What you are asked to do ->
Look through the entries below, please, and copy every line with the word "width".

Stored data entries:
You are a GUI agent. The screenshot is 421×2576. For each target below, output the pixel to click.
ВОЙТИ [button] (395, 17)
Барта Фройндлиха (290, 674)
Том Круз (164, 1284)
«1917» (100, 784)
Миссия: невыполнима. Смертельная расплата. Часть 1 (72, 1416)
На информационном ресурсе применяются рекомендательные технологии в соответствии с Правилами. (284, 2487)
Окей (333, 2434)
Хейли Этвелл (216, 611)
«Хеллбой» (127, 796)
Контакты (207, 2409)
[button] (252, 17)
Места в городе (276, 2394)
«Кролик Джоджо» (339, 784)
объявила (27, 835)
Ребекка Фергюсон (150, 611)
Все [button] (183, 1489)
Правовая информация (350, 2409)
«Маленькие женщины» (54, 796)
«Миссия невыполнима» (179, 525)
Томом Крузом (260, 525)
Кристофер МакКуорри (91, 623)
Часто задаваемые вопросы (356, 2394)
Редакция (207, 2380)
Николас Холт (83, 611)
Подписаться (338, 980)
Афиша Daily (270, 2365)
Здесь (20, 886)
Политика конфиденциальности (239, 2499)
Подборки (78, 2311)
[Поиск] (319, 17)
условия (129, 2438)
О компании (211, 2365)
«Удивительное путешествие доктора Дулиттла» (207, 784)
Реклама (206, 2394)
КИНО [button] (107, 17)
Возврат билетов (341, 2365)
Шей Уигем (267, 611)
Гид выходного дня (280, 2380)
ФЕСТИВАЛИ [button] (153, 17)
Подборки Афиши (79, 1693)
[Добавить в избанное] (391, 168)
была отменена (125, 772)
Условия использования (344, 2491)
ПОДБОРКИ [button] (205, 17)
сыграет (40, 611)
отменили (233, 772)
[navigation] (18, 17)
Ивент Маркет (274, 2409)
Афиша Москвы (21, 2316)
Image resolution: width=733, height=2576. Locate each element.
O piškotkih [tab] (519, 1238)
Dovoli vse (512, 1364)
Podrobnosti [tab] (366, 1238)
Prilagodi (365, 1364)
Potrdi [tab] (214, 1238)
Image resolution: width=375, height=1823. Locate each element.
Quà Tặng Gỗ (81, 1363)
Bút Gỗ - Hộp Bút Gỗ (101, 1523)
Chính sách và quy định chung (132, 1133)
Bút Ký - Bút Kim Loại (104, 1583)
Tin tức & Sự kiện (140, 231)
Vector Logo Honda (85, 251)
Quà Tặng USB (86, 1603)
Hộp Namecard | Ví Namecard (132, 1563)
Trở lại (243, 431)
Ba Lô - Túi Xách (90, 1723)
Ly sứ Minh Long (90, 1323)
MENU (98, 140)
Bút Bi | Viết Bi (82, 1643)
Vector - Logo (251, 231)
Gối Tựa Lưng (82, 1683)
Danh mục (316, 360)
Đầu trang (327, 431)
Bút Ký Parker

Written solution ->
Image resolution: width=733, height=2576. Locate each element.
Image resolution: width=375, height=1823. Locate each element.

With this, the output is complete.